Venezuela’s Canaima Computer Project Progresses to Next Stage

One of the most successful projects of the government of Hugo Chavez took another leap forward last week, with the announcement that Venezuela is expected to produce 1,200,000 Canaima computers this year.

One of the most successful projects of the government of Hugo Chavez took another leap forward last week, with the announcement that Venezuela is expected to produce 1,200,000 Canaima computers this year, after the installation of a new production and assembly plant in the state of Miranda.

On an inspection of the assembly plant ‘La Carlota’, Minister for Education, Maryann Hanson, Minister for Science and Technology, Jorge Arreaza, and Vice President, Nicolas Maduro, divulged plans the government has for the program which gives free laptops of high quality and durability to school-aged children with the aim of eradicating technological illiteracy.

Minister Arreaza explained that the initial goal of the Canaima computers was to facilitate laptops to children in primary education: “we are talking about more than 2,700,000 children studying primary education in the public and free education system”.

Of this amount, he explained, already 2,350,000 children have their Canaimas in their hands, helping them with their homework, and training them in technological skills needed in the 21st century.

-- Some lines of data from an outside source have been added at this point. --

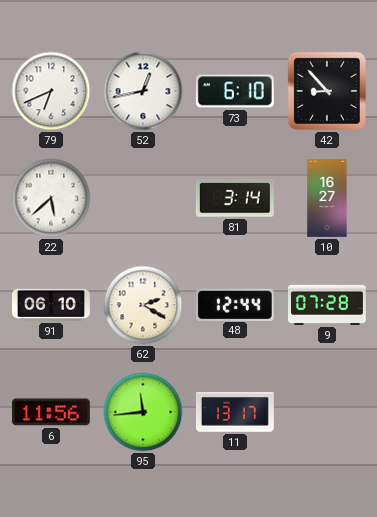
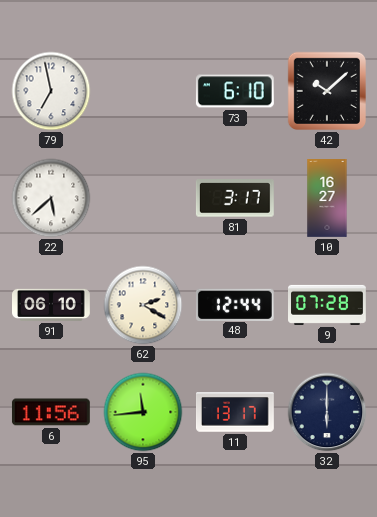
79: 6:41 -> 6:58
52: 12:43 -> none
42: 8:53 -> 10:08
81: 3:14 -> 3:17
32: none -> 6:00
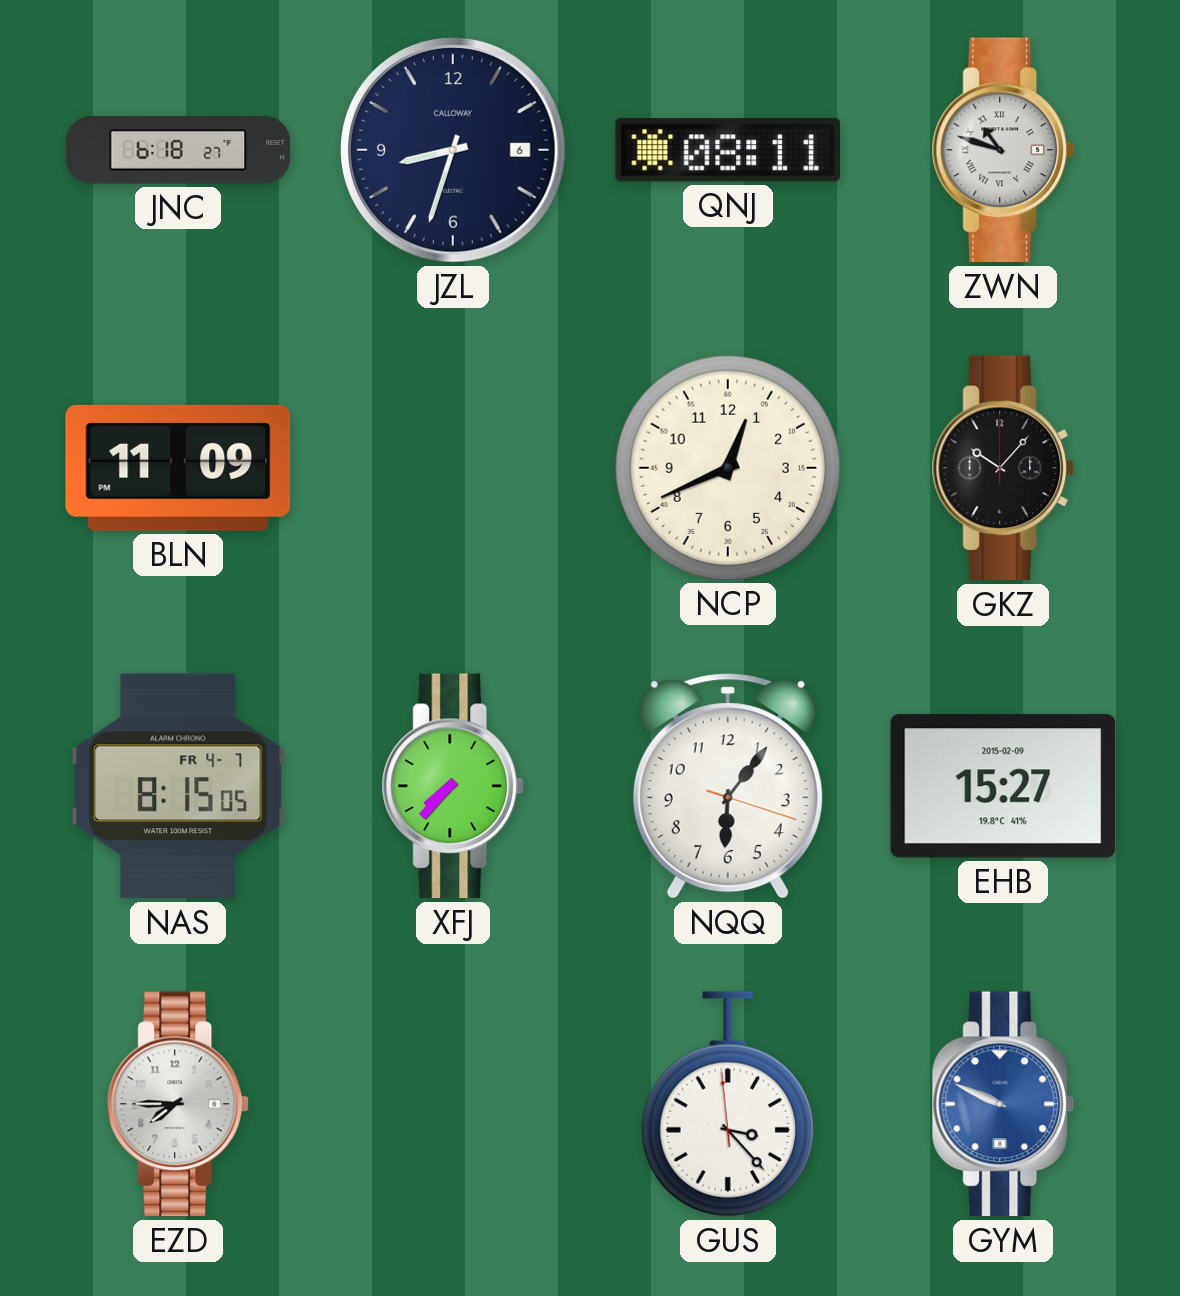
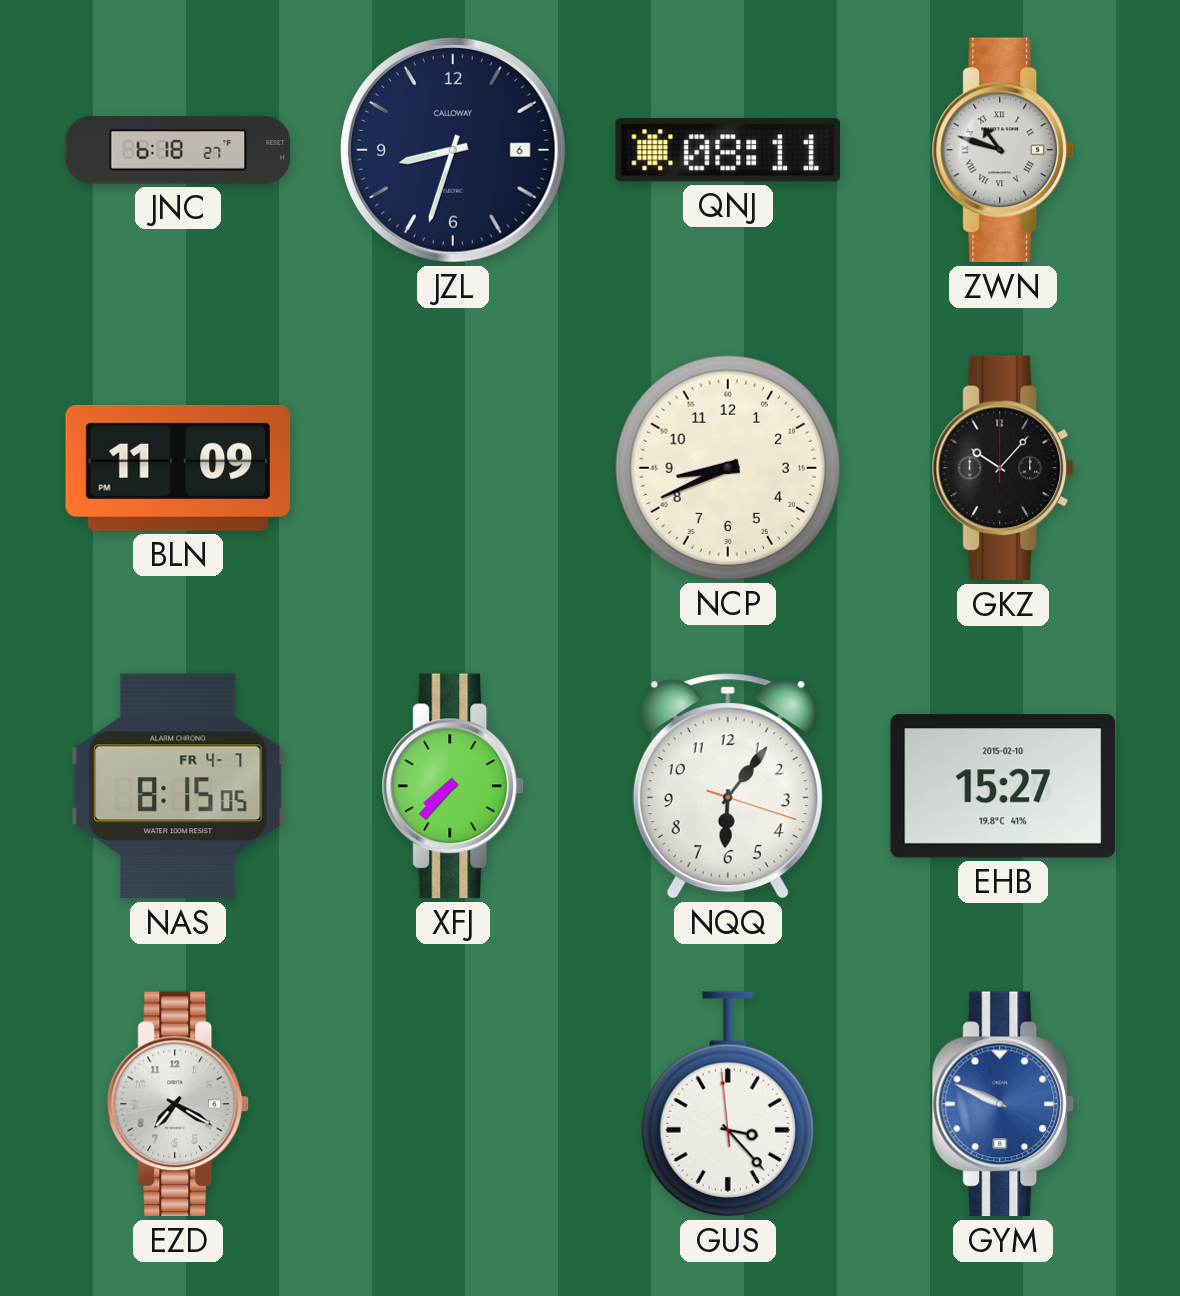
NCP: 12:41 -> 8:41
EHB date: 2015-02-09 -> 2015-02-10
EZD: 7:45 -> 7:20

The plant, which has found its employees mostly from the public employment mission Work and Knowledge, which educates, trains, and places into employment thousands of people, is due to produce 1.2 million more Canaimas this year, more than enough to cover the goals of the project for the near future.

Canaima computers first appeared in Venezuelan schools in 2008, following an agreement with Portugal who produced them and sold them to the Venezuelan government. The Chavez administration then provided the computers to children at no cost to the family, in what rapidly became a flagship program that encapsulated the morals, goals, humanism, and aims of the Bolivarian Revolution.

Vice President Nicolas Maduro explained to workers at the plant how the project connects the economic progress of the country to the technological future of the children, and how they both tie into the historic vision of socialism: “the determination of President Hugo Chavez, since he identified 2this project, has been based in very precise goals which have been achieved”.

Here we see various factors combined: the education of our children, who learn from a young age to manage new technologies, the economic advancement of the country, with the development of an industrial and technological pole in Venezuela, and finally the important backing up of labor stability, with the creation of quality jobs”.